Surgery News

MRI pioneer honored with MRC Millennium Medal

March 09, 2016

On hearing about the award Sir Peter said: "It was with great pride that my family and I learnt of this immense honour which the MRC wishes to bestow on me. However it must be said that without the then Vice Chancellor, Sir Colin Campbell's encouragement, little would have resulted and we would not have been able to obtain crucial funding from the MRC, as well as my MRC Professorial Fellowship.

"Our achievements in designing and developing the MRI scanner gave us all a sense of satisfaction in the knowledge that we were able to help many sufferers of a range of illnesses. In those early days, of course, MRI was used to image all parts of the body; these days, especially at Nottingham, MRI has evolved to study the brain and brain function under the leadership of Professor Peter Morris."
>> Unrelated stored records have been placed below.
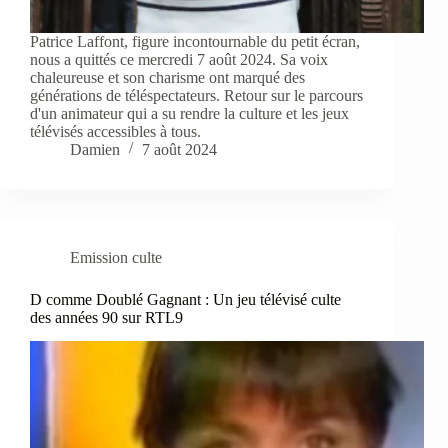
Patrice Laffont, figure incontournable du petit écran,
nous a quittés ce mercredi 7 août 2024. Sa voix
chaleureuse et son charisme ont marqué des
générations de téléspectateurs. Retour sur le parcours
d'un animateur qui a su rendre la culture et les jeux
télévisés accessibles à tous.
Damien
7 août 2024
Emission culte
D comme Doublé Gagnant : Un jeu télévisé culte
des années 90 sur RTL9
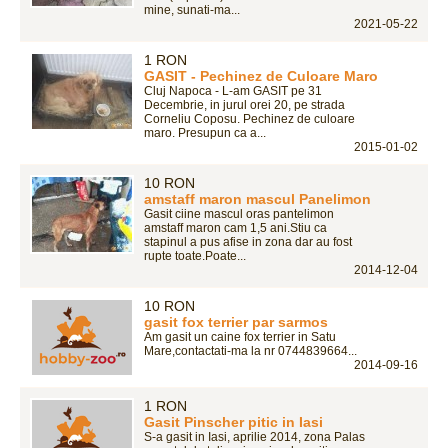
mine, sunati-ma...
2021-05-22
1 RON
GASIT - Pechinez de Culoare Maro
Cluj Napoca - L-am GASIT pe 31
Decembrie, in jurul orei 20, pe strada
Corneliu Coposu. Pechinez de culoare
maro. Presupun ca a...
2015-01-02
10 RON
amstaff maron mascul Panelimon
Gasit ciine mascul oras pantelimon
amstaff maron cam 1,5 ani.Stiu ca
stapinul a pus afise in zona dar au fost
rupte toate.Poate...
2014-12-04
10 RON
gasit fox terrier par sarmos
Am gasit un caine fox terrier in Satu
Mare,contactati-ma la nr 0744839664...
2014-09-16
1 RON
Gasit Pinscher pitic in Iasi
S-a gasit in Iasi, aprilie 2014, zona Palas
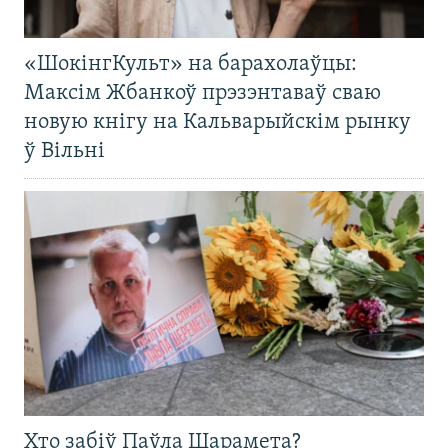
«ШокінгКульт» на барахолаўцы:
Максім Жбанкоў прэзэнтаваў сваю
новую кнігу на Кальварыйскім рынку
ў Вільні
Хто забіў Паўла Шарамета?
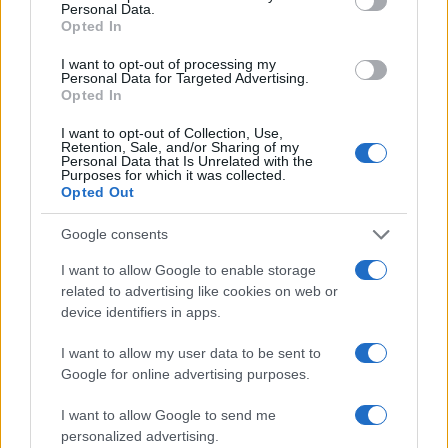
Personal Data.
Opted In
I want to opt-out of processing my
Personal Data for Targeted Advertising.
Opted In
I want to opt-out of Collection, Use,
Retention, Sale, and/or Sharing of my
Personal Data that Is Unrelated with the
Purposes for which it was collected.
Opted Out
Google consents
I want to allow Google to enable storage
related to advertising like cookies on web or
device identifiers in apps.
I want to allow my user data to be sent to
TAGS
maria carneci
maria carneci vatican
next star
papa
Google for online advertising purposes.
I want to allow Google to send me
Articol anterior
Următorul articol
personalized advertising.
Festivalul Callatis, în
Cher, revenire spectaculoasă.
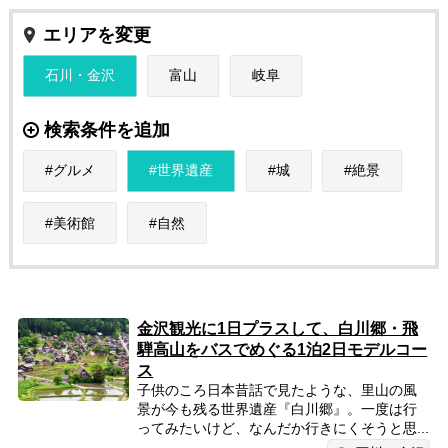
エリアを変更
石川・金沢
富山
岐阜
検索条件を追加
グルメ
世界遺産
城
絶景
美術館
自然
金沢観光に1日プラスして、白川郷・飛
騨高山をバスでめぐる1泊2日モデルコー
ス
子供のころ日本昔話で見たような、里山の風
景が今も残る世界遺産『白川郷』。一度は行
ってみたいけど、なんだか行きにくそうと思...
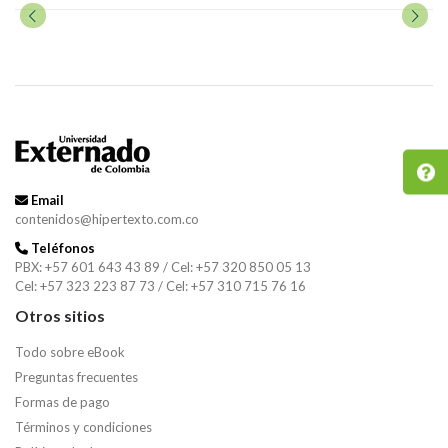
Email
contenidos@hipertexto.com.co
Teléfonos
PBX: +57 601 643 43 89 / Cel: +57 320 850 05 13
Cel: +57 323 223 87 73 / Cel: +57 310 715 76 16
Otros sitios
Todo sobre eBook
Preguntas frecuentes
Formas de pago
Términos y condiciones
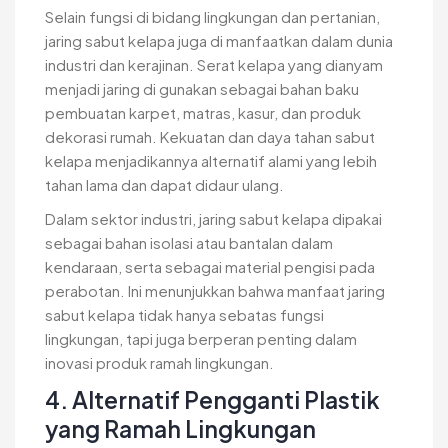
Selain fungsi di bidang lingkungan dan pertanian,
jaring sabut kelapa juga di manfaatkan dalam dunia
industri dan kerajinan. Serat kelapa yang dianyam
menjadi jaring di gunakan sebagai bahan baku
pembuatan karpet, matras, kasur, dan produk
dekorasi rumah. Kekuatan dan daya tahan sabut
kelapa menjadikannya alternatif alami yang lebih
tahan lama dan dapat didaur ulang.
Dalam sektor industri, jaring sabut kelapa dipakai
sebagai bahan isolasi atau bantalan dalam
kendaraan, serta sebagai material pengisi pada
perabotan. Ini menunjukkan bahwa manfaat jaring
sabut kelapa tidak hanya sebatas fungsi
lingkungan, tapi juga berperan penting dalam
inovasi produk ramah lingkungan.
4. Alternatif Pengganti Plastik
yang Ramah Lingkungan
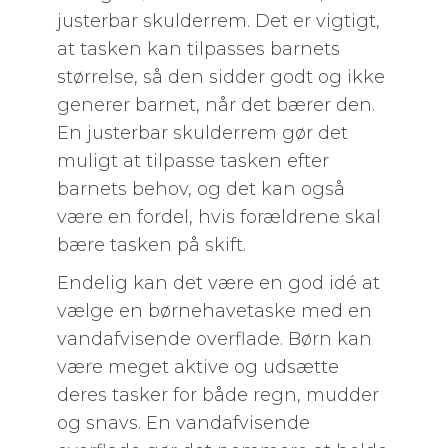
justerbar skulderrem. Det er vigtigt,
at tasken kan tilpasses barnets
størrelse, så den sidder godt og ikke
generer barnet, når det bærer den.
En justerbar skulderrem gør det
muligt at tilpasse tasken efter
barnets behov, og det kan også
være en fordel, hvis forældrene skal
bære tasken på skift.
Endelig kan det være en god idé at
vælge en børnehavetaske med en
vandafvisende overflade. Børn kan
være meget aktive og udsætte
deres tasker for både regn, mudder
og snavs. En vandafvisende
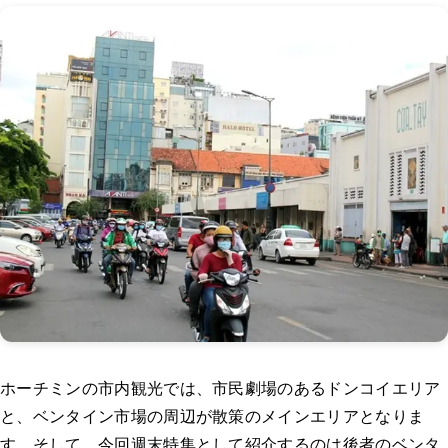
ホーチミンの市内観光では、市民劇場のあるドンコイエリア
と、ベンタイン市場の周辺が散策のメインエリアとなりま
す。そして、今回週末特集として紹介するのは後者のベンタ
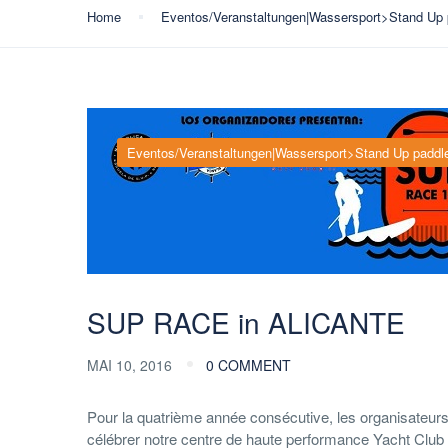
Home
Eventos/Veranstaltungen|Wassersport>Stand Up
Eventos/Veranstaltungen|Wassersport>Stand Up paddl
SUP RACE in ALICANTE
MAI 10, 2016
0 COMMENT
Pour la quatrième année consécutive, les organisateurs
célébrer notre centre de haute performance Yacht Club 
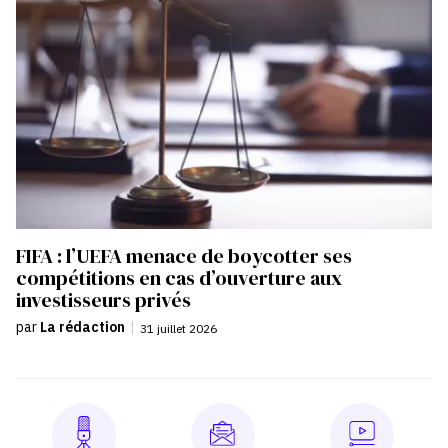
FIFA : l’UEFA menace de boycotter ses
compétitions en cas d’ouverture aux
investisseurs privés
par
La rédaction
|
31 juillet 2026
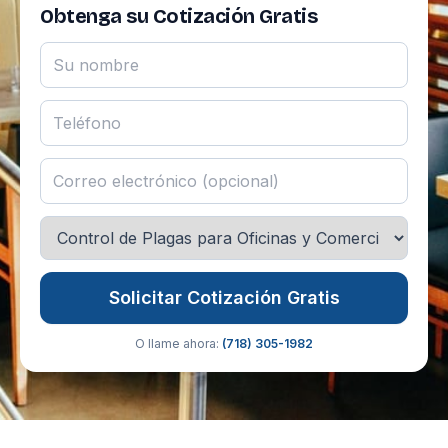
Obtenga su Cotización Gratis
Solicitar Cotización Gratis
O llame ahora:
(718) 305-1982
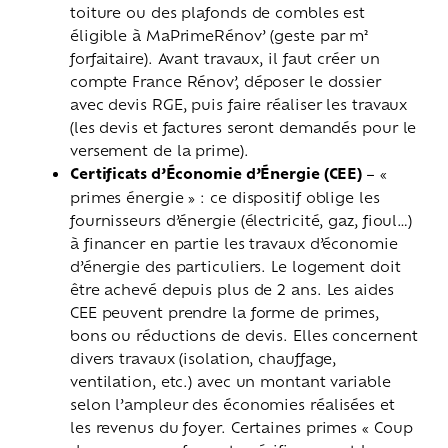
toiture ou des plafonds de combles est
éligible à MaPrimeRénov’ (geste par m²
forfaitaire). Avant travaux, il faut créer un
compte France Rénov’, déposer le dossier
avec devis RGE, puis faire réaliser les travaux
(les devis et factures seront demandés pour le
versement de la prime).
Certificats d’Économie d’Énergie (CEE)
– «
primes énergie » : ce dispositif oblige les
fournisseurs d’énergie (électricité, gaz, fioul…)
à financer en partie les travaux d’économie
d’énergie des particuliers. Le logement doit
être achevé depuis plus de 2 ans. Les aides
CEE peuvent prendre la forme de primes,
bons ou réductions de devis. Elles concernent
divers travaux (isolation, chauffage,
ventilation, etc.) avec un montant variable
selon l’ampleur des économies réalisées et
les revenus du foyer. Certaines primes « Coup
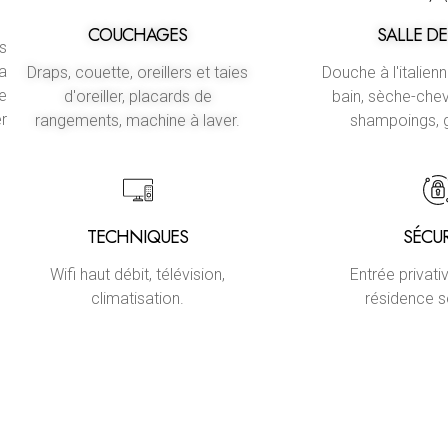
COUCHAGES
SALLE DE
es
ra
Draps, couette, oreillers et taies
Douche à l'italienn
e
d'oreiller, placards de
bain, sèche-chev
r
rangements, machine à laver.
shampoings, 
TECHNIQUES
SÉCUR
Wifi haut débit, télévision,
Entrée privat
climatisation.
résidence s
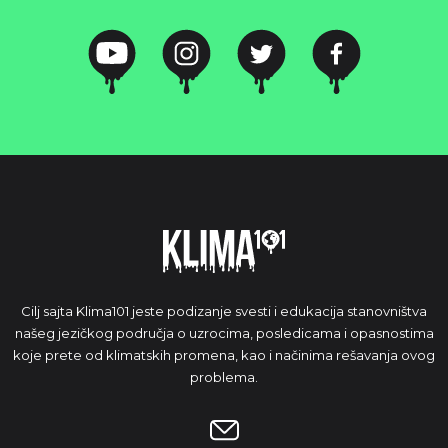
Cilj sajta Klima101 jeste podizanje svesti i edukacija stanovništva
našeg jezičkog područja o uzrocima, posledicama i opasnostima
koje prete od klimatskih promena, kao i načinima rešavanja ovog
problema.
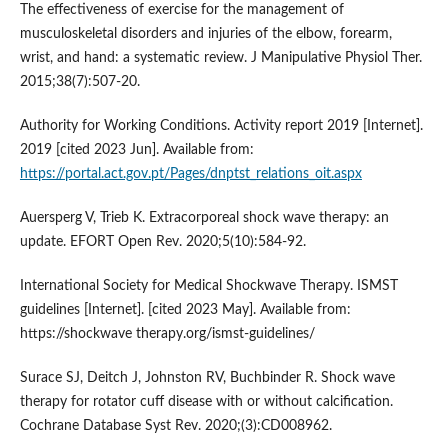
The effectiveness of exercise for the management of
musculoskeletal disorders and injuries of the elbow, forearm,
wrist, and hand: a systematic review. J Manipulative Physiol Ther.
2015;38(7):507-20.
Authority for Working Conditions. Activity report 2019 [Internet].
2019 [cited 2023 Jun]. Available from:
https://portal.act.gov.pt/Pages/dnptst_relations_oit.aspx
Auersperg V, Trieb K. Extracorporeal shock wave therapy: an
update. EFORT Open Rev. 2020;5(10):584-92.
International Society for Medical Shockwave Therapy. ISMST
guidelines [Internet]. [cited 2023 May]. Available from:
https://shockwave therapy.org/ismst-guidelines/
Surace SJ, Deitch J, Johnston RV, Buchbinder R. Shock wave
therapy for rotator cuff disease with or without calcification.
Cochrane Database Syst Rev. 2020;(3):CD008962.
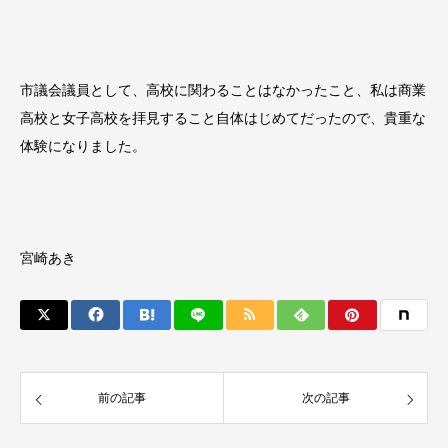
市議会議員として、高校に関わることはなかったこと、私は商業
高校と女子高校を拝見すること自体はじめてだったので、貴重な
体験になりました。
宮崎あき
前の記事
次の記事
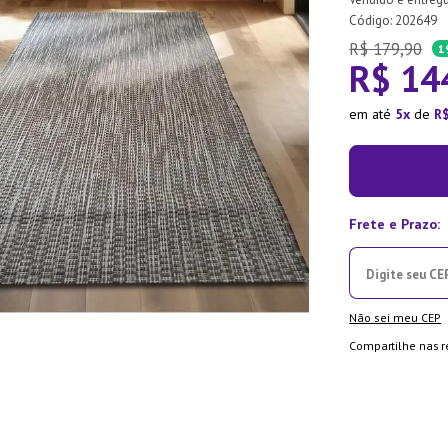
:
202649
ra
R$
179
,
90
1
R$
14
em até
5
de
R
Não sei meu CEP
Compartilhe nas r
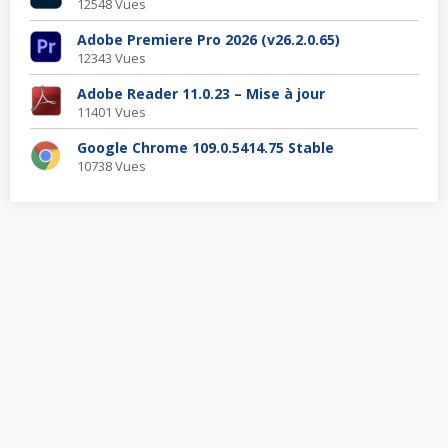
12548 Vues
Adobe Premiere Pro 2026 (v26.2.0.65)
12343 Vues
Adobe Reader 11.0.23 – Mise à jour
11401 Vues
Google Chrome 109.0.5414.75 Stable
10738 Vues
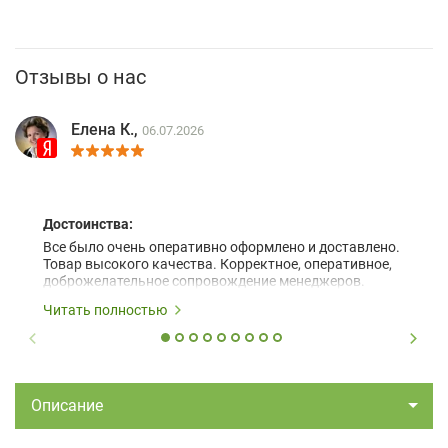
Отзывы о нас
Елена К.,
06.07.2026
Достоинства:
Все было очень оперативно оформлено и доставлено.
Товар высокого качества. Корректное, оперативное,
доброжелательное сопровождение менеджеров.
Читать полностью
Описание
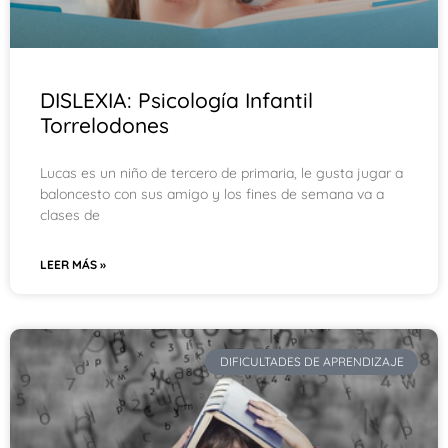
DISLEXIA: Psicología Infantil
Torrelodones
Lucas es un niño de tercero de primaria, le gusta jugar a
baloncesto con sus amigo y los fines de semana va a
clases de
LEER MÁS »
DIFICULTADES DE APRENDIZAJE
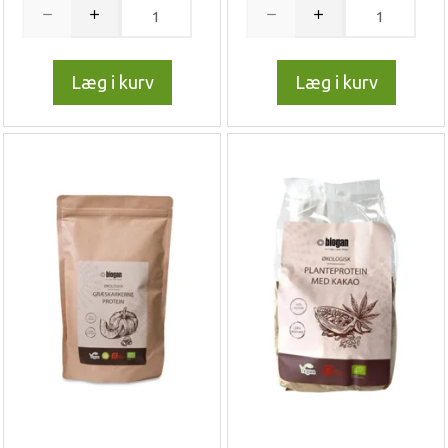
Læg i kurv
Læg i kurv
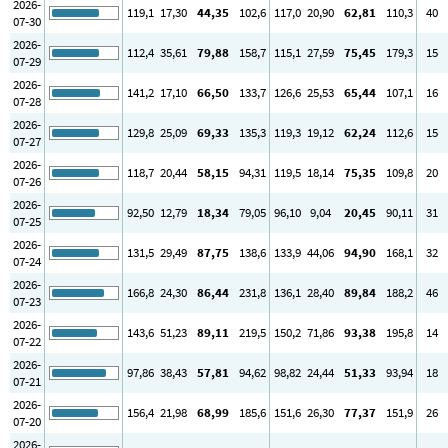
2026-
119
,1
17
,30
44
,35
102
,6
117
,0
20
,90
62
,81
110
,3
40
07-30
2026-
112
,4
35
,61
79
,88
158
,7
115
,1
27
,59
75
,45
179
,3
15
07-29
2026-
141
,2
17
,10
66
,50
133
,7
126
,6
25
,53
65
,44
107
,1
16
07-28
2026-
129
,8
25
,09
69
,33
135
,3
119
,3
19
,12
62
,24
112
,6
15
07-27
2026-
118
,7
20
,44
58
,15
94
,31
119
,5
18
,14
75
,35
109
,8
20
07-26
2026-
92
,50
12
,79
18
,34
79
,05
96
,10
9
,04
20
,45
90
,11
31
07-25
2026-
131
,5
29
,49
87
,75
138
,6
133
,9
44
,06
94
,90
168
,1
32
07-24
2026-
166
,8
24
,30
86
,44
231
,8
136
,1
28
,40
89
,84
188
,2
46
07-23
2026-
143
,6
51
,23
89
,11
219
,5
150
,2
71
,86
93
,38
195
,8
14
07-22
2026-
97
,86
38
,43
57
,81
94
,62
98
,82
24
,44
51
,33
93
,94
18
07-21
2026-
156
,4
21
,98
68
,99
185
,6
151
,6
26
,30
77
,37
151
,9
26
07-20
2026-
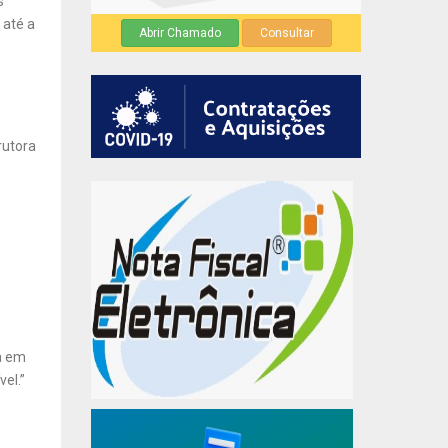
s
 até a
Abrir Chamado
Consultar
rutora
a em
el.”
MRC Chief Executive Sir Leszek Borysiewicz commenting on the award said: "MRI has revolutionised medical diagnostics and research, enabling exact and non-evasive imaging of human internal organs. This prestigious award recognises and celebrates Sir Peter's achievements in the development of MRI, which today is a multibillion dollar industry. All major hospitals are equipped with MRI whole body scanners, with an estimated 10,000 systems in use worldwide."

Previous winners of the MRC Millennium Medal, which was inaugurated in 2000, have included Cesar Milstein, for his pioneering work on monoclonal antibodies and Tom Meade, who was awarded the medal in 2002 for his contribution to UK health, particularly in the treatment and prevention of cardiovascular disease.